Frequency-Dependent Dye Infiltration to Melamine Foam and Agar Hydrogel Blocks

FUS was applied in a pulsed manner (with a PD of 100 ms) every second for 10 minutes across the frequencies of 400 kHz, 500 kHz, and 600 kHz. The initial values for PD and repetition frequency (1 Hz) were chosen based on the previous study that examined the acoustic streaming effects on TbO dye infiltration in melamine foam at 200 kHz [29]. Two sets of data were collected using an ISPPA of 3 W/cm2 and 4 W/cm2 (corresponding to 597.8 and 684.8 kPa peak-to-peak pressure, respectively). Thus, the maximum mechanical index used in this part of experiment was 0.54 (in the case of 400 kHz given at 4 W/cm2 ISPPA). Factoring in a 10% duty cycle operation, the spatial-peak temporal-averaged intensities (ISPTA) were 0.3 W/cm2 and 0.4 W/cm2, respectively. Ten measurements were taken for each parameter in a randomized and balanced fashion, with 30% volume of fresh dye solution replaced in-between. The temperature in the PBS-dye bath was recorded (4425 Traceable Workhorse Thermometer, Traceable Products, Webster, TX, USA) at the beginning and end of sonication.
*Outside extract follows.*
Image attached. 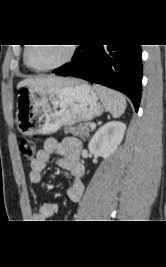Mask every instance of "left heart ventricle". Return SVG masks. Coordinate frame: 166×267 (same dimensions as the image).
I'll return each mask as SVG.
<instances>
[{"label": "left heart ventricle", "mask_w": 166, "mask_h": 267, "mask_svg": "<svg viewBox=\"0 0 166 267\" xmlns=\"http://www.w3.org/2000/svg\"><path fill=\"white\" fill-rule=\"evenodd\" d=\"M66 54L67 47L64 44H34L29 49L28 61L33 67L43 68L59 63Z\"/></svg>", "instance_id": "left-heart-ventricle-1"}]
</instances>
The process was repeated for trials involving agar hydrogel blocks.

Examination of the Effect of PD on Dye Infiltration into Melamine/PVA Foam at 400 kHz Frequency

Based on the frequency that yielded the highest dye infiltration to the melamine foam (400 kHz at 4 W/cm2 ISPPA; see Frequency-dependent degree of dye infiltration to melamine foam in "Results"), the effect of variable PDs on dye infiltration was assessed by sonicating melamine and PVA foam blocks. Agar gel was not used in this part of the experiment because the agar gel did not allow any detectable dye infiltration, being dominated by a passive diffusional process (see Dye infiltration to agar hydrogel blocks in "Results"). Five PDs were used (50, 75, 100, 125, and 150 ms) with a repetition frequency of 1 Hz. An ISPTA of 0.4 W/cm2 was maintained across the measurement, and accordingly, the ISPPA was varied to 8, 5.3, 4, 3.2, and 2 W/cm2, respectively (corresponding o pressure levels of 972.8, 792.1, 684.8, 615.3, and 489.1 kPa peak-to-peak) whereby the maximum mechanical index was 0.77 (in the case 50 ms PD at 8 W/cm2 ISPPA). To allow visible dye infiltration, accounting for the smaller pores in the PVA foam, the overall sonication duration was extended to 15 minutes, and the process was repeated across the five different PD conditions (n=10 for each condition).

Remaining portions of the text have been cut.